» **ABOUT THIS TASK**
Every entry below is to be retyped exactly as it appears.

» **LISTED RECORDS**
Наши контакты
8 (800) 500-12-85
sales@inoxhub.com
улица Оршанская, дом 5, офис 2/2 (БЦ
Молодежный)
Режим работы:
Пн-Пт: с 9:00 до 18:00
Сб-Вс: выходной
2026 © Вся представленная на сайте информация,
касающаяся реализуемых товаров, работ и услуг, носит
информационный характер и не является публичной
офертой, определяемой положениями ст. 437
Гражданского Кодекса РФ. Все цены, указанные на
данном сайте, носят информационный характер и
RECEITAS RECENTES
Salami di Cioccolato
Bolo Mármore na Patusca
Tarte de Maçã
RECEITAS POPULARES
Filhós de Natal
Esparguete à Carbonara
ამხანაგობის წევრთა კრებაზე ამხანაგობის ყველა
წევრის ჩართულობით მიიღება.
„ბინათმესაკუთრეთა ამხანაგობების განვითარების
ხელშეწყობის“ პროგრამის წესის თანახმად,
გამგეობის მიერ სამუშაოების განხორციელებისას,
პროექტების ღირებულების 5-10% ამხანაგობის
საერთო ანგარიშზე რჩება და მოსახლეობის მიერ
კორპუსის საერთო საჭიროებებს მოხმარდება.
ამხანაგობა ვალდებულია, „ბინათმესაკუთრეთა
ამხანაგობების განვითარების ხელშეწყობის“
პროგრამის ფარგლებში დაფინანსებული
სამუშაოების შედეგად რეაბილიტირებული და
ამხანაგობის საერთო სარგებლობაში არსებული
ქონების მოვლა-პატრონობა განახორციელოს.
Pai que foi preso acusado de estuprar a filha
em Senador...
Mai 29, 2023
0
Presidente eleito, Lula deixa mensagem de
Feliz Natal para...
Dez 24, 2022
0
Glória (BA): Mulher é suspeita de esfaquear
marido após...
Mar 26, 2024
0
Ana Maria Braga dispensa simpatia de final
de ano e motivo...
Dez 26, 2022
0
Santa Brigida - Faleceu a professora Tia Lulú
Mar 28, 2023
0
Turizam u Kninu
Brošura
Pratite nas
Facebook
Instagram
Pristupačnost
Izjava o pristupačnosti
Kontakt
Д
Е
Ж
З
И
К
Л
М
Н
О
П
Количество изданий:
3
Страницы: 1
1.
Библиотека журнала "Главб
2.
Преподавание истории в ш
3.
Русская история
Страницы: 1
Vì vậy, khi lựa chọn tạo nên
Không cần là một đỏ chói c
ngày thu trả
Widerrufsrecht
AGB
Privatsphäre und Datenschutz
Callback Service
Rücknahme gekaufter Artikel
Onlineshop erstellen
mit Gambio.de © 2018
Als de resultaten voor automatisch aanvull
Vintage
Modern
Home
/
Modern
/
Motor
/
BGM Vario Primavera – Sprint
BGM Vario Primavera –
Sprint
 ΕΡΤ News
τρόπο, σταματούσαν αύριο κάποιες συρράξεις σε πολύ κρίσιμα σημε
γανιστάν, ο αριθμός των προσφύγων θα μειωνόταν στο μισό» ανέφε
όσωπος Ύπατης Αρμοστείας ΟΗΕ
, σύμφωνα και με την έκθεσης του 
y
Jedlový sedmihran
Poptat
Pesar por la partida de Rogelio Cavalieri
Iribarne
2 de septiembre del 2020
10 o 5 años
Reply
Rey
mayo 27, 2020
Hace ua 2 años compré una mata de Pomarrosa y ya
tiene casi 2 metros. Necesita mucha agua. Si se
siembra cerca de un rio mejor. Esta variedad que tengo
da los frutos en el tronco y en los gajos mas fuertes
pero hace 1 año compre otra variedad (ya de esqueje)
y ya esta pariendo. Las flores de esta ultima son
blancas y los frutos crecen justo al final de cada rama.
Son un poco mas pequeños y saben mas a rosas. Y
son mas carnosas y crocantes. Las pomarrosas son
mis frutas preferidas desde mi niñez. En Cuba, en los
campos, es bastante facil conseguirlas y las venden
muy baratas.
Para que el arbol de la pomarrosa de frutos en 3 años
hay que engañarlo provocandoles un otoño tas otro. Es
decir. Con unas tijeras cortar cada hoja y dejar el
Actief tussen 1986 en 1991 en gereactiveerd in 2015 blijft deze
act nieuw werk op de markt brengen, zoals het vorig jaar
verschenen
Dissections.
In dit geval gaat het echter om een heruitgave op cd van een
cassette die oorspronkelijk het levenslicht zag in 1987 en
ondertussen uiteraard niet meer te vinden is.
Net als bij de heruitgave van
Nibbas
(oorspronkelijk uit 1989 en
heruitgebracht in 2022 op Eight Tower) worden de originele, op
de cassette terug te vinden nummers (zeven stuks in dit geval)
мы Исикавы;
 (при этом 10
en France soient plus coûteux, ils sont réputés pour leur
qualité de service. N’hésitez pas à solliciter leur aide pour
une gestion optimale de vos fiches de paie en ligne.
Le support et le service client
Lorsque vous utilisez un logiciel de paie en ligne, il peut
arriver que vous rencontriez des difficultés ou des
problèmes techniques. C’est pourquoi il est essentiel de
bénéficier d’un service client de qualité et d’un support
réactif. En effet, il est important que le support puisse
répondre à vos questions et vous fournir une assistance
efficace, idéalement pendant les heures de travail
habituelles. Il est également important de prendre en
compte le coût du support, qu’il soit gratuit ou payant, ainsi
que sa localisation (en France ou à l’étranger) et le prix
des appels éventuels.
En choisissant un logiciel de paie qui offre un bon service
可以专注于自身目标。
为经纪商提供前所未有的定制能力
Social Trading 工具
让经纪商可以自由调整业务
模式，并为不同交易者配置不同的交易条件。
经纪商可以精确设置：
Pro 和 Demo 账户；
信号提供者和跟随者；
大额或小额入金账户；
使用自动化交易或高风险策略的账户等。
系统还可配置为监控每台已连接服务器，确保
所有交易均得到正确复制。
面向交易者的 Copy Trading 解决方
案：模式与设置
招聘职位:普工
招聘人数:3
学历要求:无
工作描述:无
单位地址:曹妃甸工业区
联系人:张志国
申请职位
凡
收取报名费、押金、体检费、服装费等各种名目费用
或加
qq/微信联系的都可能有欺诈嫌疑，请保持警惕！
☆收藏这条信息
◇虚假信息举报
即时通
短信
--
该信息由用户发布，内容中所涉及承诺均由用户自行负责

» **ANSWER TO THE PROBLEM**
Наши контакты
8 (800) 500-12-85
sales@inoxhub.com
улица Оршанская, дом 5, офис 2/2 (БЦ
Молодежный)
Режим работы:
Пн-Пт: с 9:00 до 18:00
Сб-Вс: выходной
2026 © Вся представленная на сайте информация,
касающаяся реализуемых товаров, работ и услуг, носит
информационный характер и не является публичной
офертой, определяемой положениями ст. 437
Гражданского Кодекса РФ. Все цены, указанные на
данном сайте, носят информационный характер и
RECEITAS RECENTES
Salami di Cioccolato
Bolo Mármore na Patusca
Tarte de Maçã
RECEITAS POPULARES
Filhós de Natal
Esparguete à Carbonara
ამხანაგობის წევრთა კრებაზე ამხანაგობის ყველა
წევრის ჩართულობით მიიღება.
„ბინათმესაკუთრეთა ამხანაგობების განვითარების
ხელშეწყობის“ პროგრამის წესის თანახმად,
გამგეობის მიერ სამუშაოების განხორციელებისას,
პროექტების ღირებულების 5-10% ამხანაგობის
საერთო ანგარიშზე რჩება და მოსახლეობის მიერ
კორპუსის საერთო საჭიროებებს მოხმარდება.
ამხანაგობა ვალდებულია, „ბინათმესაკუთრეთა
ამხანაგობების განვითარების ხელშეწყობის“
პროგრამის ფარგლებში დაფინანსებული
სამუშაოების შედეგად რეაბილიტირებული და
ამხანაგობის საერთო სარგებლობაში არსებული
ქონების მოვლა-პატრონობა განახორციელოს.
Pai que foi preso acusado de estuprar a filha
em Senador...
Mai 29, 2023
0
Presidente eleito, Lula deixa mensagem de
Feliz Natal para...
Dez 24, 2022
0
Glória (BA): Mulher é suspeita de esfaquear
marido após...
Mar 26, 2024
0
Ana Maria Braga dispensa simpatia de final
de ano e motivo...
Dez 26, 2022
0
Santa Brigida - Faleceu a professora Tia Lulú
Mar 28, 2023
0
Turizam u Kninu
Brošura
Pratite nas
Facebook
Instagram
Pristupačnost
Izjava o pristupačnosti
Kontakt
Д
Е
Ж
З
И
К
Л
М
Н
О
П
Количество изданий:
3
Страницы: 1
1.
Библиотека журнала "Главб
2.
Преподавание истории в ш
3.
Русская история
Страницы: 1
Vì vậy, khi lựa chọn tạo nên
Không cần là một đỏ chói c
ngày thu trả
Widerrufsrecht
AGB
Privatsphäre und Datenschutz
Callback Service
Rücknahme gekaufter Artikel
Onlineshop erstellen
mit Gambio.de © 2018
Als de resultaten voor automatisch aanvull
Vintage
Modern
Home
/
Modern
/
Motor
/
BGM Vario Primavera – Sprint
BGM Vario Primavera –
Sprint
 ΕΡΤ News
τρόπο, σταματούσαν αύριο κάποιες συρράξεις σε πολύ κρίσιμα σημε
γανιστάν, ο αριθμός των προσφύγων θα μειωνόταν στο μισό» ανέφε
όσωπος Ύπατης Αρμοστείας ΟΗΕ
, σύμφωνα και με την έκθεσης του 
y
Jedlový sedmihran
Poptat
Pesar por la partida de Rogelio Cavalieri
Iribarne
2 de septiembre del 2020
10 o 5 años
Reply
Rey
mayo 27, 2020
Hace ua 2 años compré una mata de Pomarrosa y ya
tiene casi 2 metros. Necesita mucha agua. Si se
siembra cerca de un rio mejor. Esta variedad que tengo
da los frutos en el tronco y en los gajos mas fuertes
pero hace 1 año compre otra variedad (ya de esqueje)
y ya esta pariendo. Las flores de esta ultima son
blancas y los frutos crecen justo al final de cada rama.
Son un poco mas pequeños y saben mas a rosas. Y
son mas carnosas y crocantes. Las pomarrosas son
mis frutas preferidas desde mi niñez. En Cuba, en los
campos, es bastante facil conseguirlas y las venden
muy baratas.
Para que el arbol de la pomarrosa de frutos en 3 años
hay que engañarlo provocandoles un otoño tas otro. Es
decir. Con unas tijeras cortar cada hoja y dejar el
Actief tussen 1986 en 1991 en gereactiveerd in 2015 blijft deze
act nieuw werk op de markt brengen, zoals het vorig jaar
verschenen
Dissections.
In dit geval gaat het echter om een heruitgave op cd van een
cassette die oorspronkelijk het levenslicht zag in 1987 en
ondertussen uiteraard niet meer te vinden is.
Net als bij de heruitgave van
Nibbas
(oorspronkelijk uit 1989 en
heruitgebracht in 2022 op Eight Tower) worden de originele, op
de cassette terug te vinden nummers (zeven stuks in dit geval)
мы Исикавы;
 (при этом 10
en France soient plus coûteux, ils sont réputés pour leur
qualité de service. N’hésitez pas à solliciter leur aide pour
une gestion optimale de vos fiches de paie en ligne.
Le support et le service client
Lorsque vous utilisez un logiciel de paie en ligne, il peut
arriver que vous rencontriez des difficultés ou des
problèmes techniques. C’est pourquoi il est essentiel de
bénéficier d’un service client de qualité et d’un support
réactif. En effet, il est important que le support puisse
répondre à vos questions et vous fournir une assistance
efficace, idéalement pendant les heures de travail
habituelles. Il est également important de prendre en
compte le coût du support, qu’il soit gratuit ou payant, ainsi
que sa localisation (en France ou à l’étranger) et le prix
des appels éventuels.
En choisissant un logiciel de paie qui offre un bon service
可以专注于自身目标。
为经纪商提供前所未有的定制能力
Social Trading 工具
让经纪商可以自由调整业务
模式，并为不同交易者配置不同的交易条件。
经纪商可以精确设置：
Pro 和 Demo 账户；
信号提供者和跟随者；
大额或小额入金账户；
使用自动化交易或高风险策略的账户等。
系统还可配置为监控每台已连接服务器，确保
所有交易均得到正确复制。
面向交易者的 Copy Trading 解决方
案：模式与设置
招聘职位:普工
招聘人数:3
学历要求:无
工作描述:无
单位地址:曹妃甸工业区
联系人:张志国
申请职位
凡
收取报名费、押金、体检费、服装费等各种名目费用
或加
qq/微信联系的都可能有欺诈嫌疑，请保持警惕！
☆收藏这条信息
◇虚假信息举报
即时通
短信
--
该信息由用户发布，内容中所涉及承诺均由用户自行负责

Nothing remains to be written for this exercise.